Yes, that’s definitely how technology works. Another example of this is how only a minority of highly trained specialists are able to use a so-called “smartphone”. :confused:


#36

I agree,@caring4patients, that the large benefits of medical specialization come at some cost to basic working medical knowledge. I do think we as patients, however, need a medical professional community that retains a knowledge of some diabetes basics. Losing even this knowledge is dysfunctional.

Even speciaists should know:

  • there are more than two types of diabetes
  • each type has its own etiology and treatment protocol
  • treatment of hypoglycemia requires glucose, not insulin
  • carbs primarily drive blood glucose levels
  • sliding scale insulin protocols are archaic and hyperglycemia impairs healing
  • most diabetes patient technology is comprised of glucose meters, insulin pumps, and continuous glucose meters.
  • modern insulin dosing is based on a basal/bolus regimen

Specialists should not be granted a right to be completely diabetes ignorant. If they do then I question the net benefit of any speciality.



#37

At the very least, it should be fairly clear that an in-patient (unless unconscious) has a handle on their diabetes management and should be allowed to be in charge of their management. As I’ve posted before, my healthplan requires surrender of devices, (meter, pump, CGM, and the humulog insulin so they can use R to save money). I’m planning on having my husband (and he’s a big strong guy -6’6" and broad shouldered - thus intimidating) to smuggle in my meter at the very least.

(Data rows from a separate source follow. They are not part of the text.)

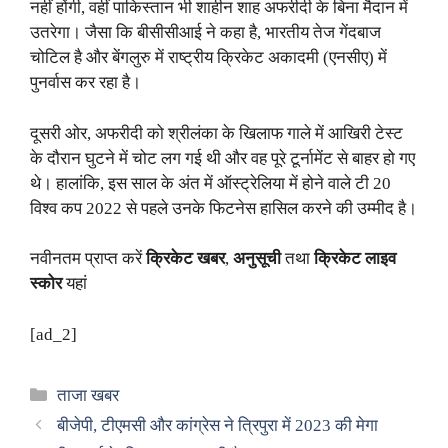
नहीं होंगी, वहीं पाकिस्तान भी शाहीन शाह अफरीदी के बिना मैदान में
उतरेगा। जैसा कि बीसीसीआई ने कहा है, भारतीय तेज गेंदबाज
चोटिल है और बेंगलुरु में राष्ट्रीय क्रिकेट अकादमी (एनसीए) में
पुनर्वास कर रहा है।
दूसरी ओर, अफरीदी को श्रीलंका के खिलाफ गाले में आखिरी टेस्ट
के दौरान घुटने में चोट लग गई थी और वह पूरे टूर्नामेंट से बाहर हो गए
थे। हालांकि, इस साल के अंत में ऑस्ट्रेलिया में होने वाले टी 20
विश्व कप 2022 से पहले उनके फिटनेस हासिल करने की उम्मीद है।
नवीनतम प्राप्त करें
क्रिकेट खबर
,
अनुसूची
तथा
क्रिकेट लाइव
स्कोर
यहां
[ad_2]
Categories
ताजा खबर
बीजेपी, टीएमसी और कांग्रेस ने त्रिपुरा में 2023 की मेगा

It’s funny, when I lived elsewhere, the doctors, RN’s and gas-guys loved that I had those devices and that I was managing things well. Obviously this is a sore spot for me.


#38

As I suspect it would also be for many of us here. I can certainly say it would ■■■■ me the hell off. :rage:


#39

A good freind said, don’t Type 1’s sometimes get better and are “normal”.


#40

Oh, yikes!

People don’t understand that we are living with a degenerative condition. Pancreases don’t spontaneously regenerate.